BRIEF :: Taking the line with "участвующим в программе" as the first and the line with "06/16/2026 - 18:26" as the last, set down the lines below exactly, pictures excluded.

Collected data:
•••••

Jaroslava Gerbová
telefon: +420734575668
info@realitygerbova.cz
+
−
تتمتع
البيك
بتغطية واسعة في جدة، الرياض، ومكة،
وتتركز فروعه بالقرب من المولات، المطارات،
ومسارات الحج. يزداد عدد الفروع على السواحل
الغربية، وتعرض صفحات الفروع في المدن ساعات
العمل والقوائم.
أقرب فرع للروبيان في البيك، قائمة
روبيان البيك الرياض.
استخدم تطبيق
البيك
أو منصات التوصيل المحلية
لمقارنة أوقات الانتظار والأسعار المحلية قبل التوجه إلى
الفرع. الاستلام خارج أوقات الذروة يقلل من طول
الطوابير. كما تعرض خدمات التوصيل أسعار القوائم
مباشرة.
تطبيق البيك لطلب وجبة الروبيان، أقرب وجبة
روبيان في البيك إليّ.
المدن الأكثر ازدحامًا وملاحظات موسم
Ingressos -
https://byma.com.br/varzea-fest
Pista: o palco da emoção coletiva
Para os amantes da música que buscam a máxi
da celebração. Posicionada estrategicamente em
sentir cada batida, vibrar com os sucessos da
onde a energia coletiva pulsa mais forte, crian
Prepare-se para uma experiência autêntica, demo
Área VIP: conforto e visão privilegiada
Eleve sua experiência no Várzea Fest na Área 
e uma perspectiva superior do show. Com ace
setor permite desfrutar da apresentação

•••••

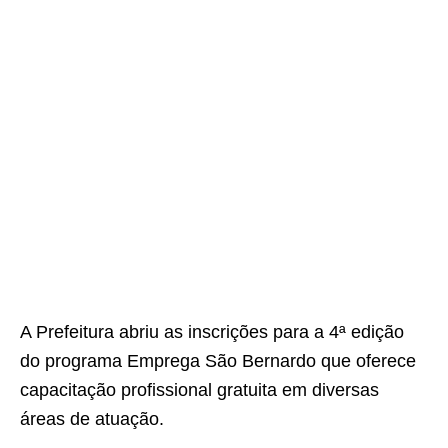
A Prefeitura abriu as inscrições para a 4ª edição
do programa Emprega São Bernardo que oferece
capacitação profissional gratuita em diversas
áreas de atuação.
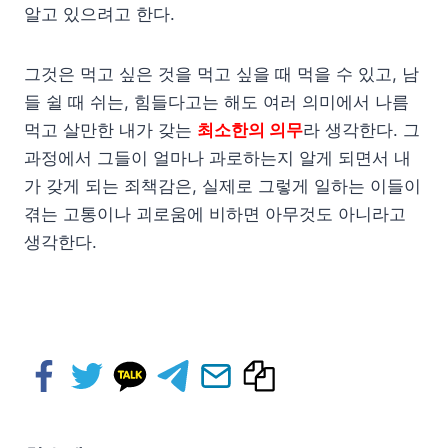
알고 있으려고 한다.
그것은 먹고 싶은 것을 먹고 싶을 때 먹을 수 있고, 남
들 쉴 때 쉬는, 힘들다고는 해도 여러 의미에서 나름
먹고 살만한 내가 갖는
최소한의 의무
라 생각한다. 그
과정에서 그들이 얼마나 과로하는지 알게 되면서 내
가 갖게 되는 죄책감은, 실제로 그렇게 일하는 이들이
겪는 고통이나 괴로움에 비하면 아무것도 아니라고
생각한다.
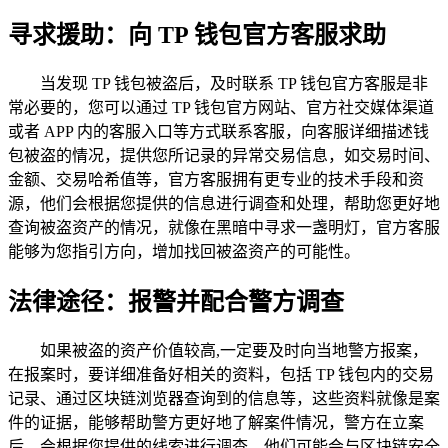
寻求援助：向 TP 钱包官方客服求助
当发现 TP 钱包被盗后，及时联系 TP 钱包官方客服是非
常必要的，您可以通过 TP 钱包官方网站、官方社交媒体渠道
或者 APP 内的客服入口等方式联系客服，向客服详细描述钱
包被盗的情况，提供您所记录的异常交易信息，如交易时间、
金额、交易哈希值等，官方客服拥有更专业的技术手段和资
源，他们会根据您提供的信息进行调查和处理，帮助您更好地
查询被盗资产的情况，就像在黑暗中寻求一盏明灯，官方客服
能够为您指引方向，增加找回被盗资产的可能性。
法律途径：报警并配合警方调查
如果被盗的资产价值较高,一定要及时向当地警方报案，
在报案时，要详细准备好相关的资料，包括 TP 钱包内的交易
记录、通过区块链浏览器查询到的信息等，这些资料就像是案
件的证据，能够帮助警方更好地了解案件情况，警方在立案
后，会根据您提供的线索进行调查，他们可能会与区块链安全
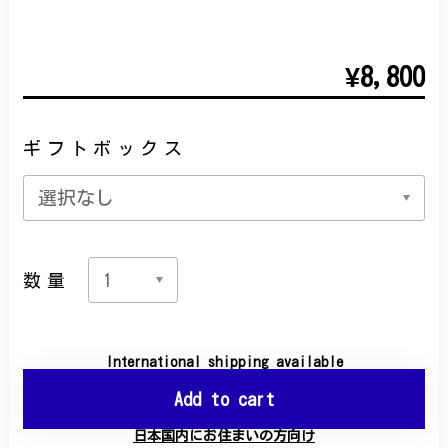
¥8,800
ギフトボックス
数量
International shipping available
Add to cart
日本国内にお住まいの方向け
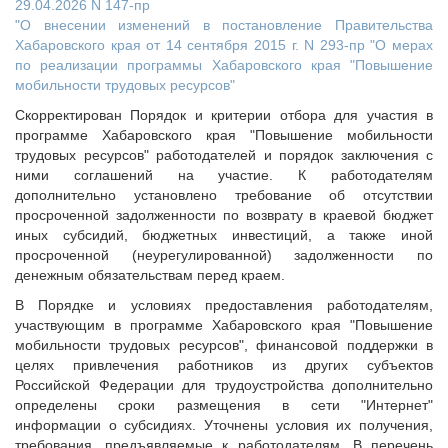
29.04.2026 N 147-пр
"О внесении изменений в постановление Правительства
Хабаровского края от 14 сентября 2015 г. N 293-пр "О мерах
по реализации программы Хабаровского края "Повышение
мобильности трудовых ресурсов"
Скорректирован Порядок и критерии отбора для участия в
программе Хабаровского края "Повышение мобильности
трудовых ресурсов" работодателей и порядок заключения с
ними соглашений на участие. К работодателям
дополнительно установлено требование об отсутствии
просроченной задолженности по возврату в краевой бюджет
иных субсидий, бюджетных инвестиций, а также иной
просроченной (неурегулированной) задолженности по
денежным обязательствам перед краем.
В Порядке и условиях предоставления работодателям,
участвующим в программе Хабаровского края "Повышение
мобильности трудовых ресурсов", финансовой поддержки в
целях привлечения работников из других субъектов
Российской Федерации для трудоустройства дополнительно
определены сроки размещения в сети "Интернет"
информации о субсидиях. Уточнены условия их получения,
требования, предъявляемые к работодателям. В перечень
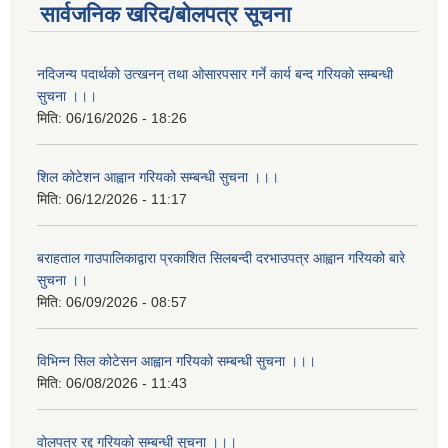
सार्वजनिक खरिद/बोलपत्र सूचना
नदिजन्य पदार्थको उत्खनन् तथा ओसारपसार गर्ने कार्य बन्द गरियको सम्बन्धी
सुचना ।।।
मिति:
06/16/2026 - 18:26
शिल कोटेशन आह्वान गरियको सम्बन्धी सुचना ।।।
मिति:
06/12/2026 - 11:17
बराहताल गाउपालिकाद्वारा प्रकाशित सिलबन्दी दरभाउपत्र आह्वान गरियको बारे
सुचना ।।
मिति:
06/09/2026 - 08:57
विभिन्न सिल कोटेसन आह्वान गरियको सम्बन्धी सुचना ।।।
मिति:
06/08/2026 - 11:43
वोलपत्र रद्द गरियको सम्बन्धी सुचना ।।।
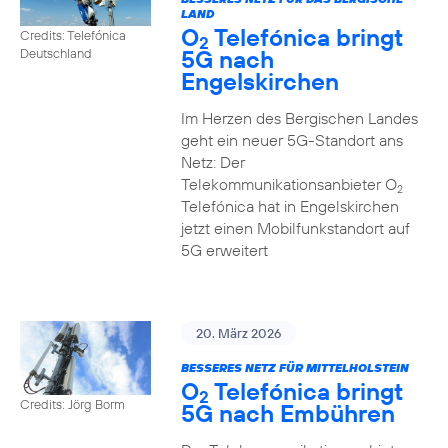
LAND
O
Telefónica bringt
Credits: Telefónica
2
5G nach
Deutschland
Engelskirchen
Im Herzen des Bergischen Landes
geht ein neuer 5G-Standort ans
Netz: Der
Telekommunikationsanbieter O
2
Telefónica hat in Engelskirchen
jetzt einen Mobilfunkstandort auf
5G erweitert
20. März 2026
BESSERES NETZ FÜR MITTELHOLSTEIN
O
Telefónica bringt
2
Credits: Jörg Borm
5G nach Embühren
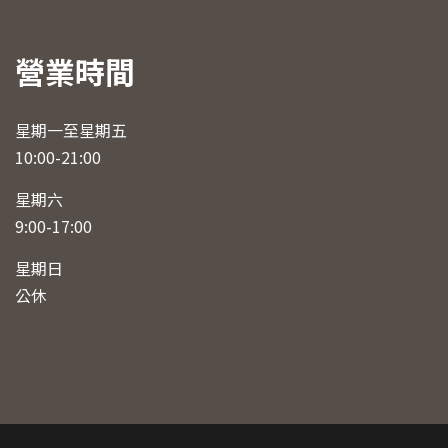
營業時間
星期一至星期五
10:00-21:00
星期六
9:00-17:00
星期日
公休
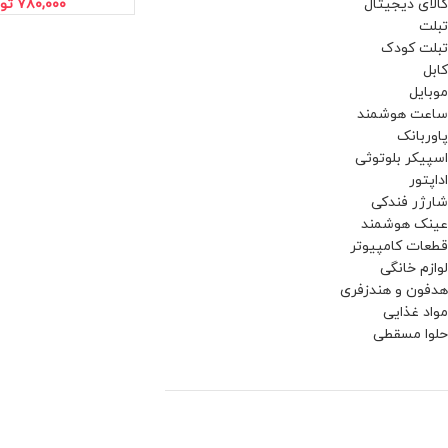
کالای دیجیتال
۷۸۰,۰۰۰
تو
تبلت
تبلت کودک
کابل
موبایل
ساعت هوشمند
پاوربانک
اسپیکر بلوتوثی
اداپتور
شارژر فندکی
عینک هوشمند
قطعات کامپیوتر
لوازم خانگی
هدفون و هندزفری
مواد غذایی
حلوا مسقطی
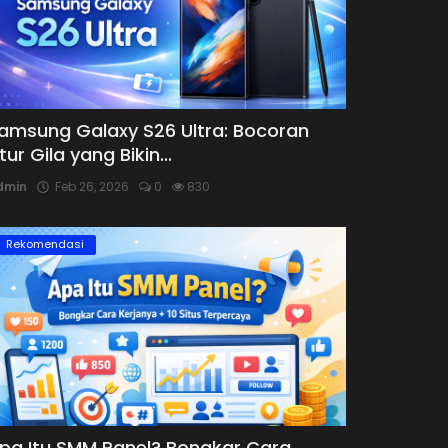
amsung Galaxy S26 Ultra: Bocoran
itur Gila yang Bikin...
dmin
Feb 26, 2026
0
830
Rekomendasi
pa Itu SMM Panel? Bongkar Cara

•••••

OUTPUT BELOW ::
участвующим в программе Хабаровского края "Повышение
мобильности трудовых ресурсов", финансовой поддержки в
целях привлечения работников из других субъектов
Российской Федерации для трудоустройства дополнительно
определены сроки размещения в сети "Интернет"
информации о субсидиях. Уточнены условия их получения,
требования, предъявляемые к работодателям. В перечень
सार्वजनिक खरिद/बोलपत्र सूचना
नदिजन्य पदार्थको उत्खनन् तथा ओसारपसार गर्ने कार्य बन्द गरियको सम्बन्धी
सुचना ।।।
मिति:
06/16/2026 - 18:26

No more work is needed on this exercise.